Australian rules footballer

John Murphy (born 20 November 1949) is a former Australian rules footballer who played in the Victorian Football League (now AFL).

== Playing career ==

Murphy debuted with the Fitzroy Football Club in 1967 after being recruited from Diamond Valley Football League club Heidelberg, and went on to set the record for consecutive games played from debut -158 matches. This record held until 2005 when surpassed by Jared Crouch from Sydney.

Murphy was made captain of Fitzroy in 1973, a position he held until he left the club at the end of the 1977 season after 214 games and winning five Fitzroy Club Champions across half-forward and in the midfield. His departure was due to internal disputes with the club over his comments over some players that he thought should have been discarded from the club.
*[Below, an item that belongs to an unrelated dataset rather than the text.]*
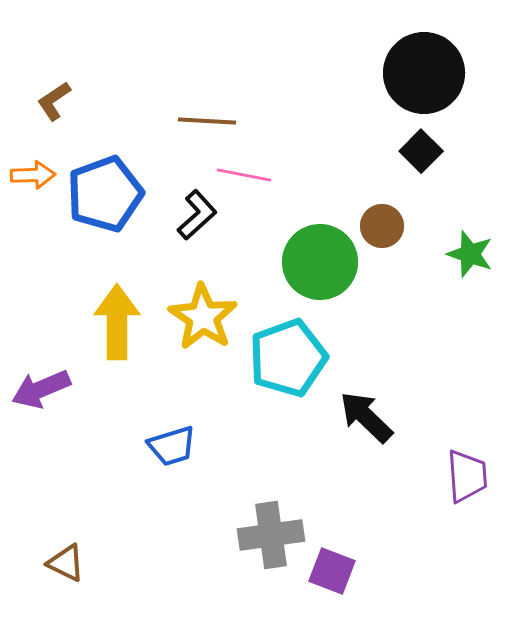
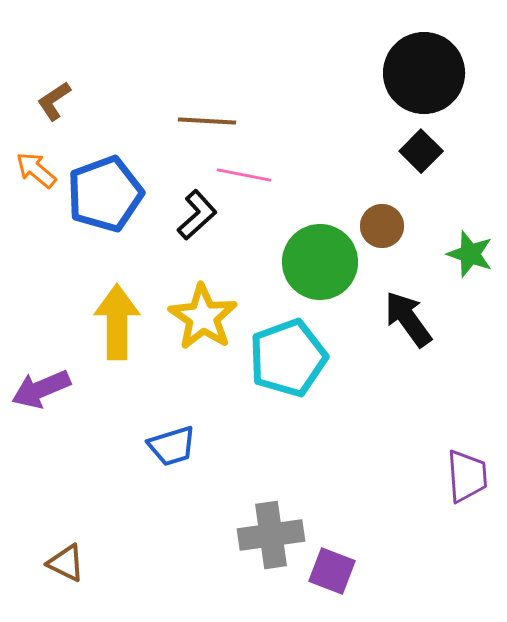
orange arrow: moved 3 px right, 5 px up; rotated 138 degrees counterclockwise
black arrow: moved 42 px right, 98 px up; rotated 10 degrees clockwise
In 1978, he moved to South Melbourne playing 23 games in a season and a half. He again changed clubs late in the 1979 season, moving to North Melbourne where he played his first ever finals match. He retired from the VFL in 1980 after injuries struck.
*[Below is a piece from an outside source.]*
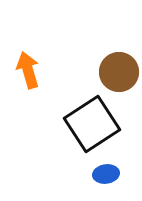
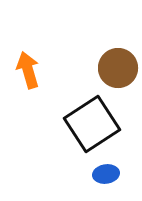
brown circle: moved 1 px left, 4 px up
In 1981, Murphy moved to Tasmania to captain-coach the Ulverstone in the North Western Football Union. He won the Wander Medal as the league's best and fairest.

Following his playing career, Murphy had two coaching stints in the VFA/VFL. He coached Werribee briefly from 1983 until 1985, without much success. Then, from 1993 to 1998, John Murphy was coach of the Box Hill Football Club and is the club's longest serving coach. He coached the club to its first Division One grand final in the VFA in 1994, in which Box Hill was defeated by Sandringham by the narrow margin of 9 points. He received life membership of the Box Hill Football Club in 1998.

Murphy currently works as the Dispute Settlement Officer in the Mornington Peninsula Nepean Football League.

He was inducted into the Australian Football Hall of Fame in 2006 and is the centreman in Fitzroy's official "Team of the Century".

==Post-football==
When Fitzroy's official 'Team of the Century' was announced in 2002, he was named in the centre. Murphy was admitted to the Australian Football Hall of Fame on 22 June 2006.

His son, Marc Murphy, was the number one draft pick in the 2005 AFL draft. Marc considered a move to the Brisbane Lions under the father–son rule, as John played for Fitzroy, a club that merged with the Brisbane Bears to form the Lions. However, he nominated for the National Draft instead, and was selected by Carlton with the first overall selection.

After Marc's 100th game in 2010, Marc, John and John's father Leo Murphy (who played 132 games for Hawthorn in the 1930s) became the only father–son–grandson combination in league history to each play 100 games.